Face recognition is one of the mechanical turk’s canonical fortes — reliably identifying faces from a range of perspectives is something we do with out second though, but it proves to be excruciatingly tricky for computers. Why are our brains so good at this? How, exactly, do we work? How do computational strategies differ from biological ones?

Where do they overlap?

Behold: Chapter 15 of the Handbook of Face Recognition explores these questions in some detail, describing theories of how the human brain identifies and understands faces. A few highlights from the chapter follow:

First, a few semantic nuances:
Recognition: Have I seen this face before?
Identification: Whose face is it?
Stimulus factors: Facial features
Photometric factors: Amount of light, viewing angle

The Thatcher Illusion: Processing is biased towards typical views

Thatcher Effect

Categorization

Beyond the basic physical categorizations — race, gender, age — we also associate emotional / personality characteristics with the appearance of a face. These use of these snap judgments was found to improve identification rates over those achieved with physical characteristics alone.

Prototype Theory of Face Recognition

Unusual faces were found to be more easily identified than common ones.
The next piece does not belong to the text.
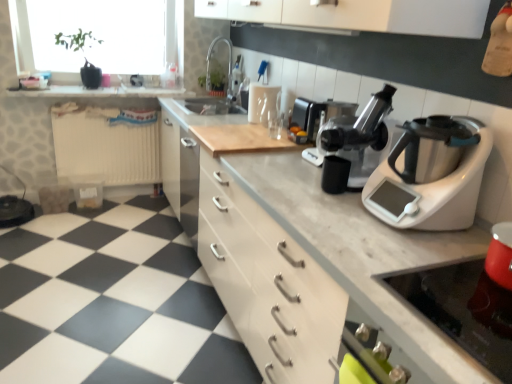 The height and width of the screenshot is (384, 512). What are the coordinates of `free space that is to the left of silver metallic food processor at right` in the screenshot? It's located at (328, 210).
The ability to recognize atypical faces implies a prototypical face against which others are compared. Therefore recognition may involved positioning a particular face relative to the average, prototypical face. The greater the distance, the higher the accuracy. (The PCA / eigenface model implements this idea.)

This also has implications for the other-race effect, which describes the difficulty humans have with identifying individuals of races to which they are not regularly exposed. However, the PCA approach to face recognition actually does well with the minority faces, since they exist outside the cluster of most faces and therefore have fewer neighbors and lower odds of misidentification.

Caricature

The prototype theory suggests that amplification of facial features should improve recognition and identification even further.
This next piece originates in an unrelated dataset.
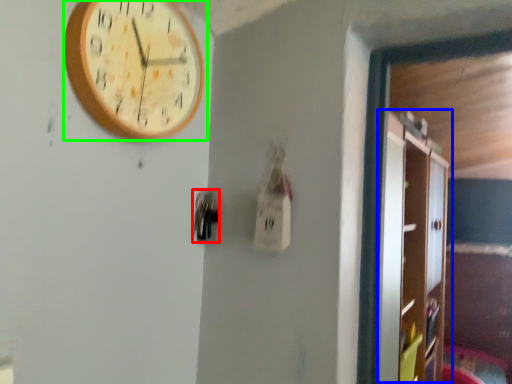 Question: Considering the real-world distances, which object is farthest from door handle (highlighted by a red box)? dresser (highlighted by a blue box) or wall clock (highlighted by a green box)?

Choices:
 (A) dresser
 (B) wall clock

Answer: (A) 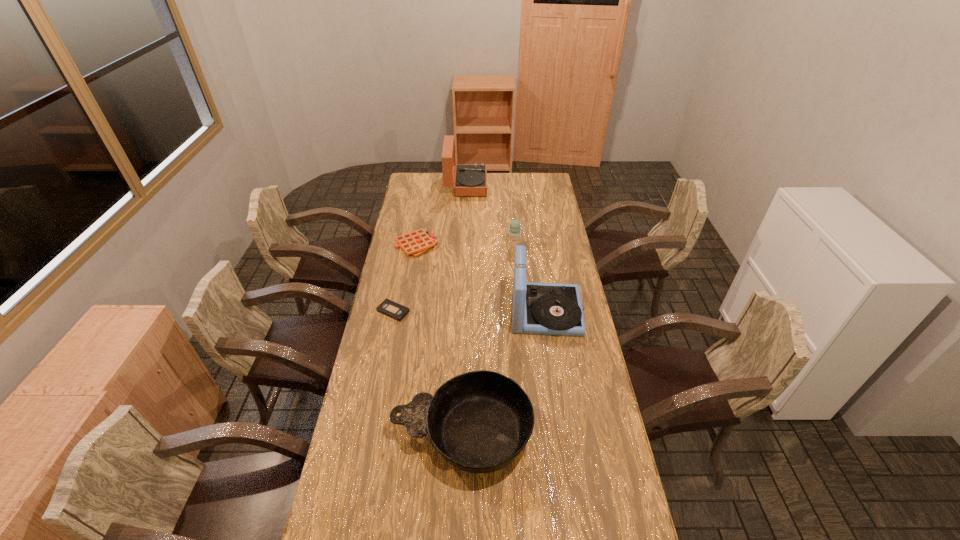 I want to click on the farther phonograph record, so click(470, 180).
Here’s an example, the original face is at left, and a caricature based on amplifying the face’s distance from the average is at right:

An example of an automatically generated caricature

This also opens the possibility of an anti-caricature, or anti-face, which involved moving in the opposite direction, back past the average, and amplifying the result.

The original face is at left, the anti-face is at right:

Face and Anti-face

Interestingly, caricaturization also seems to age the subject. (Supporting the notion that age brings distinction:

Caricature aging

Prosopagnosia

Prosopagnosia is a condition affecting some stroke / brain injury victims which destroys the ability to identify faces, while leaving other visual recognition tasks intact. This suggests that face identification and recognition is concentrated in one area of the brain, suggesting a modular approach to processing.